City space being used to produce protective shields

  • Wayne Knuckles/The Clayton Tribune. Clayton Mayor Jordan Green, left, signed an agreement with Shaun Brautigan Monday to allow his company to use the city's Community Room to produce face shields.
    Wayne Knuckles/The Clayton Tribune. Clayton Mayor Jordan Green, left, signed an agreement with Shaun Brautigan Monday to allow his company to use the city's Community Room to produce face shields.

CLAYTON—Unless you work in the health care industry, Personal Protective Equipment (PPE) can be tough to come by these days. 

A Rabun County resident has teamed with the city of Clayton to help ease the shortage, and in the process, not only produce protective face shields, but provide much-needed employment for the area.

“I live at Rickman Airfield,” said Shaun Brautigan of Restaurant Dynamics, one of a family of Atlanta-area based companies that manufactures gaskets, custom plexiglass and items related to the restaurant industry. “We want to help our local community. They’ve all been so supportive.
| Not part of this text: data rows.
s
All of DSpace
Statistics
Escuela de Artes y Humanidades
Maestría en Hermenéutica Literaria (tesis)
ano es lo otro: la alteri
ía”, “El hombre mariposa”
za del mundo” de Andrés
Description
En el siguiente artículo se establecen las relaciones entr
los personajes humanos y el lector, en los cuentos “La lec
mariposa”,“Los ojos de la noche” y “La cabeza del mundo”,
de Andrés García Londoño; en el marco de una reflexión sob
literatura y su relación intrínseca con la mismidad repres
I wanted to give back.”

The manufacturing group recently converted their capacity to producing plexiglass for face shields, but found they needed an additional 50 or so employees to meet the demand.

“On the economic side of it, if we were to just employ another 50 people down at our (Norcross) facility, we didn’t really have the spacing,” Brautigan said. “And we know there is a need for employment here.”

Brautigan reached out to Clayton officials last week about locating an appropriate space to set up shop locally.

Mayor Jordan Green, himself a first responder, immediately saw the need.

Green signed an agreement Monday allowing Brautigan to lease the Community Room at city hall to produce the face shields on a temporary basis for a modest fee.

In the first day of operations in Clayton, Brautigan was running two six-hour shifts and had produced 3,000 face shields.

Brautigan said the first 1,000 shields made in Clayton will be donated to local first responders and health care workers, with another 1,000 to be donated for every 20,000 produced.

“We have two other facilities working to get out these masks,” he added, “Our goal is 20,000 a week (in Clayton), and 50,000 a week company wide.”

Eventually, Brautigan hopes to produce as many as a million of the protective shields.

“We have exceeded our goal on the first day,” said Heather DiCicco, who serves as project manager in Clayton. “Everyone has been so amazing.”

The company hired 25 local workers to assemble the face shields, and would like to double that number.

“We pay $10 an hour, and you just need to have a good attitude and a willingness to work” to be considered for employment, DiCicco said.

“We really want to encourage anyone who wants to work, they can work by the hour, half a day, whatever,” Brautigan said. “And we want to encourage anyone who has a need for these products to contact us. We would rather make them here (in Clayton) than be just another business in Atlanta. We want to see the end result in our community.”

Green, who works as a firefighter in Gainesville, said he acted quickly to help the company get up and going because he immediately recognized the need.

“It means a lot,” Green said Monday. “Where I work, I’m a front-line supervisor. When this pandemic first started, there were a lot of questions about why we were being told to use (protective equipment). These are people I spend a third of my life with, they’re like family to me. It was very painful to have to say that you have to reuse stuff (due to the PPE shortage) that historically we would throw away (after each use). I’ve heard stories, such as hospitals that don’t have enough supplies and can’t allow loved ones to come in and visit someone who is dying. That’s where something like this makes an impact. They will be donating to all first responders in Rabun County, and they are also reaching out to the park service and the Dept. of Natural Resources.”

Brautigan said he is able to sell the shields for about $4 each, while some companies charge as much as $15 for their products.

“We have seven laser machines running 24-hours a day cutting out this plastic,” he said. “That’s the value added. We outsource the rest of the materials.”

Individual components are being shipped to Clayton for final assembly.

“We really take time to make sure they are packaged properly,” Brautigan said. “Then they are shipped down to our corporate office and shipped out all over the country.”

Brautigan praised Clayton officials for reacting swiftly to make the vision a reality.

“Once we see this is going to be a continuing need, we will try to find our own facility,” he added. “The city has been great.”

The company hopes their efforts will also help local businesses as they transition to reopening in the future.

“I started reaching out to restaurants and other small businesses that typically don’t get access to PPEs,” DiCicco said. “If anyone gets access to it now, it’s going to be the health care industry. But you have small businesses that need it in order to open up.”